都内での仕事から、急いで藤沢に帰って、自転車で川沿いを上流に向かって40分。河原沿いの公園も、夜は真っ暗な道です。
蛙の鳴く声を聴きながら。
そして住宅街にそれて、谷戸に入る道を探す。
小さいろうそくのランタンの、最低限の灯りが灯されています。
田んぼから、蛙の合唱。
そして、光ったり消えたりしながら飛んでいるホタルたち。
目が暗闇に慣れてくると、見えてきます。
ライトやスマホのあかりをつけたり、写真を撮るのは、繊細なホタルたちが困るので、禁止。
現代社会ではなかなか経験できなくなってしまった、貴重な暗闇。

今年のピークは過ぎた、と聞いていたけれど、まだまだたくさんいました。
暗闇のなかの、蛙の声と、ホタルの灯り、1時間ぐらいそこにいて、
また川べりを帰ってきました。
いい時間でした。
石川丸山谷戸は、地権者の人たちとボランティアの人たちで守っている里山。
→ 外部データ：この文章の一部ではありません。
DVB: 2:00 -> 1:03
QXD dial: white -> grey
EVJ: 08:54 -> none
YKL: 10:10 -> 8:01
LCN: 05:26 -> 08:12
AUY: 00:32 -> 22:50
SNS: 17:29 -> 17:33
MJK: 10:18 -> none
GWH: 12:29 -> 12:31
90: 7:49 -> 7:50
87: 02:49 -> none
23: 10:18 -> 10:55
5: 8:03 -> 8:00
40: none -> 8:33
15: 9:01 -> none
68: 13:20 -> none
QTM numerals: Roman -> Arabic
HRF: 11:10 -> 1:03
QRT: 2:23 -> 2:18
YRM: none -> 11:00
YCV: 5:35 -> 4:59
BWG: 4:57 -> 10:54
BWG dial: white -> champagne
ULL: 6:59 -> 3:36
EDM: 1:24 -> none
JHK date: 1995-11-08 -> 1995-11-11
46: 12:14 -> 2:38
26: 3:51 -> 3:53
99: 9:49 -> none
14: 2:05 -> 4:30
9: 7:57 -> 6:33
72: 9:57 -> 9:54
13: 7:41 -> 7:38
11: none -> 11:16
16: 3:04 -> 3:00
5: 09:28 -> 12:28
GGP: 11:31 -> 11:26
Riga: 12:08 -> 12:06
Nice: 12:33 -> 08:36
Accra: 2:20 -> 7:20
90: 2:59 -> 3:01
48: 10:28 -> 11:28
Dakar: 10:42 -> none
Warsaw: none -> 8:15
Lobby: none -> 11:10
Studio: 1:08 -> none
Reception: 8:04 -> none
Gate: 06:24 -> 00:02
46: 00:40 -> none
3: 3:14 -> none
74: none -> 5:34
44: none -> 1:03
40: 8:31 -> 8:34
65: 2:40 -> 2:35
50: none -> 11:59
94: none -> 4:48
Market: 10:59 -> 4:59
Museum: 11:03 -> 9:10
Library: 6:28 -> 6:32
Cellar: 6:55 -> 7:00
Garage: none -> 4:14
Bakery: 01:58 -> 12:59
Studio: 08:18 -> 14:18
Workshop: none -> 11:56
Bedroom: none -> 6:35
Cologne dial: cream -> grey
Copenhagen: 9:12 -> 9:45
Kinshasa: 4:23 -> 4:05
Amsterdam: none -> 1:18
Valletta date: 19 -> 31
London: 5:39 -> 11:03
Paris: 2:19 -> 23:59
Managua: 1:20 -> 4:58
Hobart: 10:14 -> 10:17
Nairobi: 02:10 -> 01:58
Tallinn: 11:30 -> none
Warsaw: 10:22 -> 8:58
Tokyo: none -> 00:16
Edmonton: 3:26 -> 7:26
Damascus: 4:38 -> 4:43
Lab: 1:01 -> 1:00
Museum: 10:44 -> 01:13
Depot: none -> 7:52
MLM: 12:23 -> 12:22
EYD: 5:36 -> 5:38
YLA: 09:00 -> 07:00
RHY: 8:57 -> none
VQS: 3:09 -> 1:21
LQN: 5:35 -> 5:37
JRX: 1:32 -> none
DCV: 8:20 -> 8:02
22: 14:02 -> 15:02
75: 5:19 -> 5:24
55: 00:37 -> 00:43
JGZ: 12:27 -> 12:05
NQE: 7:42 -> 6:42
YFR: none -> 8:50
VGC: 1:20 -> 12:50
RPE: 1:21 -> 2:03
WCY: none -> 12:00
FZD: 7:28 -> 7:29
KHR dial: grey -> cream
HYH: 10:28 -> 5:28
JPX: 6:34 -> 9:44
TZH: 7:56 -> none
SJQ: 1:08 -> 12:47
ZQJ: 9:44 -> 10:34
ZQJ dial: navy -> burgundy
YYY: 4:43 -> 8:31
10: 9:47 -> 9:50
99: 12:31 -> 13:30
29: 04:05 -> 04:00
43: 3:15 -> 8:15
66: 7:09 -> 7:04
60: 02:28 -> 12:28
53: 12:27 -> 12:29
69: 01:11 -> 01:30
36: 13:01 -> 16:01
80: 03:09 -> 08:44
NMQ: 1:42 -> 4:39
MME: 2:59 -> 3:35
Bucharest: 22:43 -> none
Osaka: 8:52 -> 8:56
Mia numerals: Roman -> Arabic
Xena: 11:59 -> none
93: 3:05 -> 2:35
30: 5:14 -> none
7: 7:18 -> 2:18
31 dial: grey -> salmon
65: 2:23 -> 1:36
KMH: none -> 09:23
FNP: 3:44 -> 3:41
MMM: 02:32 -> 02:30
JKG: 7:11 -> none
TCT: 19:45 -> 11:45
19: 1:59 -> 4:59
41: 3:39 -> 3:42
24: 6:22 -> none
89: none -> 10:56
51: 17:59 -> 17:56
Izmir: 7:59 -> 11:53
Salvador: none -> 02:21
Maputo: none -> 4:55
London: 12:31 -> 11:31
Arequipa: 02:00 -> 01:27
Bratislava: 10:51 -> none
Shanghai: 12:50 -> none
住宅街や農家の方の土地のあいまにあるので、あまり宣伝はしておらず、地図にものってない。
「川の上流ってことはわかったから、行ってみよう」と、一昨年、相方と出かけて、たどりついたのが最初でした。
でも口コミでだんだん人気になってきたらしく、親子連れなどもけっこう来ていました。
子どもたちに、小さいころからこの感覚を味わってもらえるのは、いいな!
自然を尊重しつつ、自然を味わえる、地域の人のくらしと共存した環境が、いつまでも残ってほしいな。